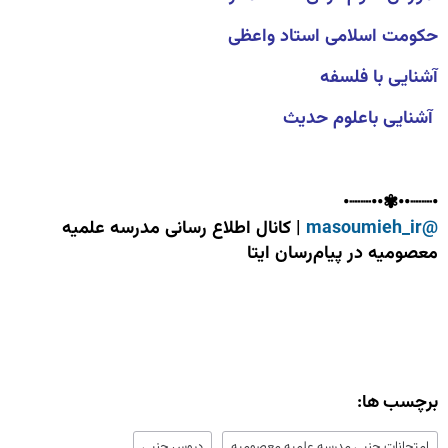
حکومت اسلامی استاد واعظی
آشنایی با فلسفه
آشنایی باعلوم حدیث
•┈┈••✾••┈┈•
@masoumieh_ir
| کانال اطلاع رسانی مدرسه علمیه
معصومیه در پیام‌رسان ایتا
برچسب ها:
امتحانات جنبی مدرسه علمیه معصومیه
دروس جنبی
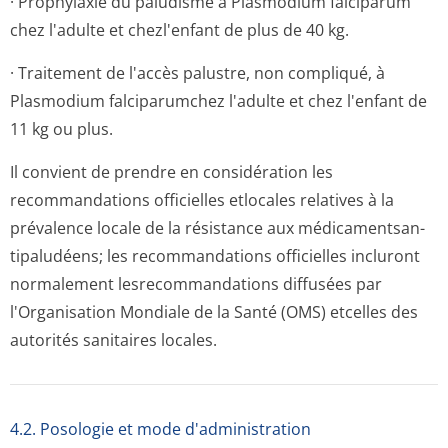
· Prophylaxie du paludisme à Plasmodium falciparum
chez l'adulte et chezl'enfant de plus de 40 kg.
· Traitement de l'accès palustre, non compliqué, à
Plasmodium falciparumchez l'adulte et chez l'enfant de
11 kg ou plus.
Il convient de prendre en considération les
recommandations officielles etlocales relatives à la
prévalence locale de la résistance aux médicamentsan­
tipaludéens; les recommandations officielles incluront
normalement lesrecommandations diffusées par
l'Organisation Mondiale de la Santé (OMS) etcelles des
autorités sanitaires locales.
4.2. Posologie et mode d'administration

---

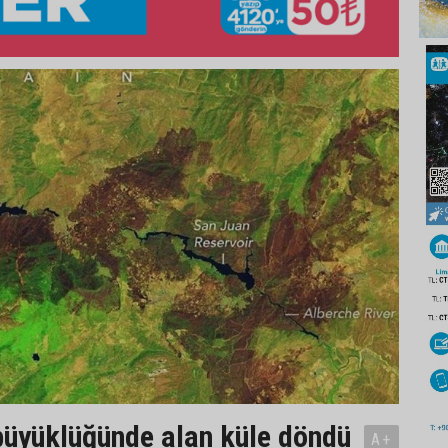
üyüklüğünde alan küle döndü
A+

* * *

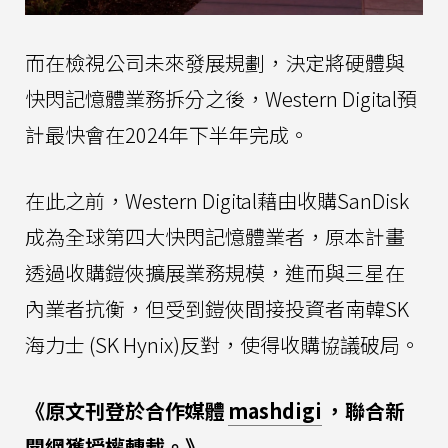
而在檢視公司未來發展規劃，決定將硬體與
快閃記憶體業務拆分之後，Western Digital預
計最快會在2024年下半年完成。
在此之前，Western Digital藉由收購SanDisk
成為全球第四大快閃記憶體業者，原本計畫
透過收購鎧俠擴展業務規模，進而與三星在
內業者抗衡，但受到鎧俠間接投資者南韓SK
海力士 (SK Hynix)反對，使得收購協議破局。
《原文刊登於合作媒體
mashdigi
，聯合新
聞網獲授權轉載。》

**Directions**
Tally the lines above containing "Plasmodium". Number only.

**Answer space**
2